O despertador acordou-a de um sono agitado. Tomou um duche rápido, vestiu umas calças de ganga e uma camisola. Matheus não tardaria com a filha de uma amiga para cuidar de Leo, enquanto iam ver de um espaço para o negócio dela. Essa tarde tinha umas entrevistas por causa do anúncio a pedir uma empregada. Se tudo corresse como planeado podia vir a precisar de duas. Por agora ficava com o jardineiro que Matheus lhe sugerira, a empregada nova e a ama de Leo. Esperava que a anterior ama não demorasse. Gostava dela, sabia que podia confiar-lhe o filho de olhos fechados, mas deixá-lo com esta rapariga deixava-a inquieta.
À hora combinada Matheus tocou à campainha, vinha acompanhado de uma rapariga ainda jovem, mas não tão jovem como ela esperava. Depois de lhe mostrar onde estavam as coisas de Leo e o que comia, deixou o número de telemóvel com a indicação que telefonasse se tivesse qualquer duvida, por muito pequena que fosse.

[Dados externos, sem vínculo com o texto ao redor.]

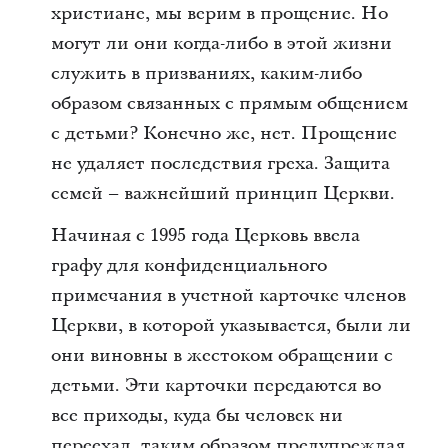
христиане, мы верим в прощение. Но
могут ли они когда-либо в этой жизни
служить в призваниях, каким-либо
образом связанных с прямым общением
с детьми? Конечно же, нет. Прощение
не удаляет последствия греха. Защита
семей – важнейший принцип Церкви.
Начиная с 1995 года Церковь ввела
графу для конфиденциального
примечания в учетной карточке членов
Церкви, в которой указывается, были ли
они виновны в жестоком обращении с
детьми. Эти карточки передаются во
все приходы, куда бы человек ни
переехал, таким образом предупреждая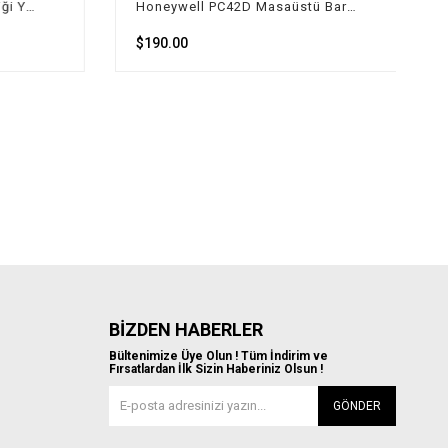
Tsc TDP-225W Hasta Bilekliği Yazıcısı
Honeywell PC42D Masaüstü Barkod Etiket Yazıcı
$190.00
BIZDEN HABERLER
Bültenimize Üye Olun ! Tüm İndirim ve
Fırsatlardan İlk Sizin Haberiniz Olsun !
GÖNDER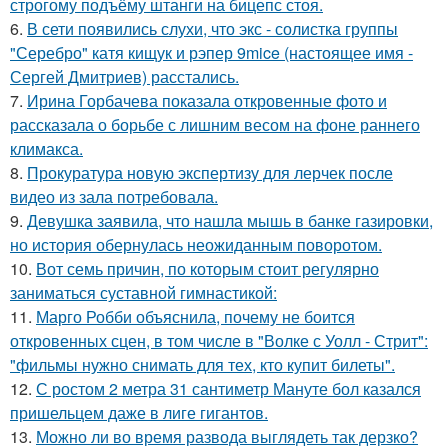
строгому подъёму штанги на бицепс стоя.
6.
В сети появились слухи, что экс - солистка группы
"Серебро" катя кищук и рэпер 9mice (настоящее имя -
Сергей Дмитриев) расстались.
7.
Ирина Горбачева показала откровенные фото и
рассказала о борьбе с лишним весом на фоне раннего
климакса.
8.
Прокуратура новую экспертизу для лерчек после
видео из зала потребовала.
9.
Девушка заявила, что нашла мышь в банке газировки,
но история обернулась неожиданным поворотом.
10.
Вот семь причин, по которым стоит регулярно
заниматься суставной гимнастикой:
11.
Марго Робби объяснила, почему не боится
откровенных сцен, в том числе в "Волке с Уолл - Стрит":
"фильмы нужно снимать для тех, кто купит билеты".
12.
С ростом 2 метра 31 сантиметр Мануте бол казался
пришельцем даже в лиге гигантов.
13.
Можно ли во время развода выглядеть так дерзко?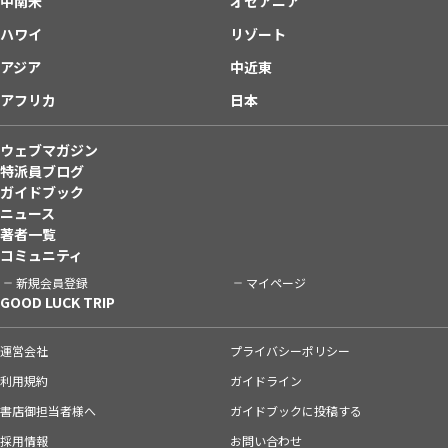
中南米
オセアニア
ハワイ
リゾート
アジア
中近東
アフリカ
日本
ウェブマガジン
特派員ブログ
ガイドブック
ニュース
著者一覧
コミュニティ
新規会員登録
マイページ
GOOD LUCK TRIP
運営会社
プライバシーポリシー
利用規約
ガイドライン
書店御担当者様へ
ガイドブックに投稿する
採用情報
お問い合わせ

Matheus praticamente teve de a arrastar de casa.
- Estamos de volta antes do almoço. - Matheus tentava tranquilizá-la - E podes confiar plenamente em Rice, ela é ama à muito tempo.
- Se tu o dizes.
- Já pensaste no tipo de espaço que pretendes?!
- Mais ou menos, depende do valor que peçam pelo aluguer.
- Se quiseres posso tratar da parte burocrática.
- Se quero?! Estava a contar com isso.
- Então basta escolheres o local e deixa o resto comigo.
Horas depois encontrou um local que gostou, espaçoso, com um escritório de janelas altas, um pequeno armazém e uma área comercial grande, tudo isto dentro do centro comercial junto ao parque que ela tanto adorava. O dono do espaço continuava a falar com Matheus e ela estava perdida entre anotações e medidas para idealizar a decoração. Olhou para o relógio, a manhã estava quase a terminar, olhou para Matheus, ainda mexia em papéis com o dono do espaço. Fez sinal a Matheus que ia embora e saiu à procura de um táxi.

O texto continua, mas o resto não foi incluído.